Wie schon bei der Jubiläumsausgabe der Kultour im September des vergangenen Jahres war das Duo „Sasa & der Bootsmann“ aus Hamburg dabei, präsentierten Sasa Jansen (Gesang, Klavier, E-Piano) und Stephan Moeller-Titel (Gitarre) deutschsprachigen Singer-Songwriter-Pop. Das Duo ist seit 2008 musikalisch auf großer Fahrt und präsentierte im „Pustekuchen“ eine musikalische Lesung mit humorvoll-abgründigen Kurzgeschichten und bezaubernden Liedern.

Als Entdeckung entpuppte sich die nordfriesische Band „Nina Nova“. Die drei jungen Musiker kommen aus Niebüll und Umgebung und hatten somit fast ein Heimspiel. Die deutschsprachigen Lieder des kreativen Trios stammen sämtlich aus eigener Feder und kommen mit viel Herz und Gefühl daher.

Mit dem Iren Steven Foley gab sich ein guter Bekannter die Ehre.
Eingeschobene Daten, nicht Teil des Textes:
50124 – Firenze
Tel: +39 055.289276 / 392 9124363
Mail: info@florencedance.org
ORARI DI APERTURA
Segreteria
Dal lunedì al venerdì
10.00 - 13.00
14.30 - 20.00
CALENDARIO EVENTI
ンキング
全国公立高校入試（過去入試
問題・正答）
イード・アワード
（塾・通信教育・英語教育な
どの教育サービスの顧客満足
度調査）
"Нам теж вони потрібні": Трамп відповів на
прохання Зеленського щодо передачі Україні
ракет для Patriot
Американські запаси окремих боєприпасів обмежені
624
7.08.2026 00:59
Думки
Seit mehr als 20 Jahren ist der Musiker europaweit mit seiner Gitarre unterwegs und auch auf Amrum erntete er viel Applaus.
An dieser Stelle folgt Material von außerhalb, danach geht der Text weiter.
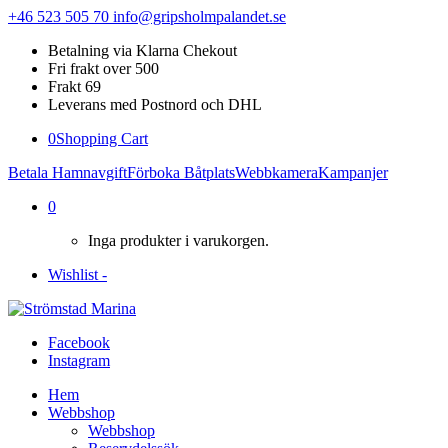
+46 523 505 70
info@gripsholmpalandet.se
Betalning via Klarna Chekout
Fri frakt over 500
Frakt 69
Leverans med Postnord och DHL
0
Shopping Cart
Betala Hamnavgift
Förboka Båtplats
Webbkamera
Kampanjer
0
Inga produkter i varukorgen.
Wishlist -
Facebook
Instagram
Hem
Webbshop
Webbshop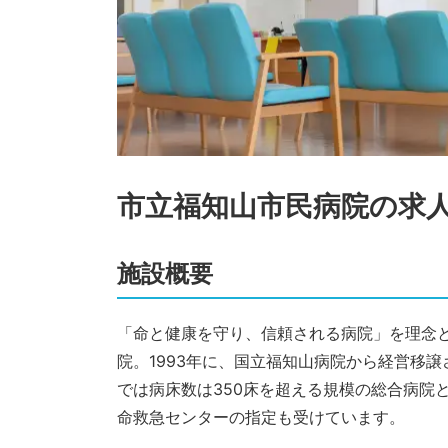
市立福知山市民病院
の求
施設概要
「命と健康を守り、信頼される病院」を理念
院。1993年に、国立福知山病院から経営移
では病床数は350床を超える規模の総合病院
命救急センターの指定も受けています。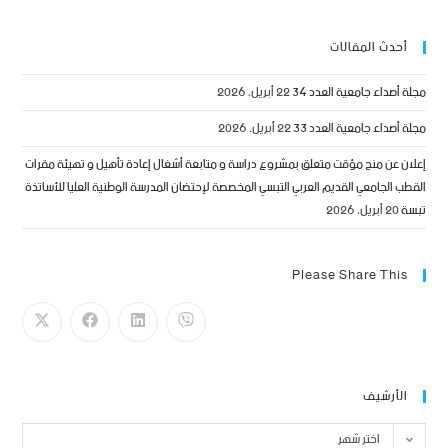
أحدث المقالات
مجلة أصداء جامعية العدد 34
22 أبريل، 2026
مجلة أصداء جامعية العدد 33
22 أبريل، 2026
إعلان عن منح مؤقت متعلق بمشروع دراسة و متابعة أشغال إعادة تأهيل و تهيئة مقرات
القطب الجامعي القديم العربي التبسي المخصصة لإحتضان المدرسة الوطنية العليا للأساتذة
تبسة
20 أبريل، 2026
Please Share This
الأرشيف
اختر شهر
Eine Gitarre, eine Mundharmonika und ein Schlagzeug – mehr brauchen André Closius und Thomas Rüsken von „Natural Facts“ nicht, um die Musik der 1930-er Jahre stilecht zu spielen. Vor dem Hörgenuss mussten sich die Fans allerdings in Geduld üben, denn die Musiker hatten nach einem Verkehrsstau ihre Fähre in Dagebüll verpasst, weshalb zwei Auftritte ausfielen. Im „Dörnsk & Köögem“ sprangen spontan die als Zuschauer anwesenden Rüdiger und Birgit Sokollek als „Querbeet“ ein und ernteten dafür natürlich einen Riesenapplaus.

Rhythm & Blues mit einprägsamen Hooklines und stimmgewaltigen Refrains: Eine akustische Alternative, für die „Nacked Poets“ steht. Die nackten Poeten präsentierten Texte mit Tiefgang und enthüllten dabei ihre Leidenschaft für das Leben, die Liebe und das Laster. In ihrer Musik treffen klare Akustik-Gitarren-Klänge auf Ethnic-Percussions und dreckige Blues Harps. Den Zuschauern hat es gefallen.

Das große Kultour-Finale fand traditionell in der Amrumer Kultkneipe „Blaue Maus“ statt. Auf je einer Bühne draußen und drinnen waren alle Bands und Musiker bis nach Mitternacht nochmals vor großem Publikum zu sehen und zu hören.

Wie Organisatorin Ulrike Keppler erklärte, wird die Kultour im Herbst pausieren, so dass die 12. Ausgabe voraussichtlich erst im Juni des kommenden Jahres stattfinden wird.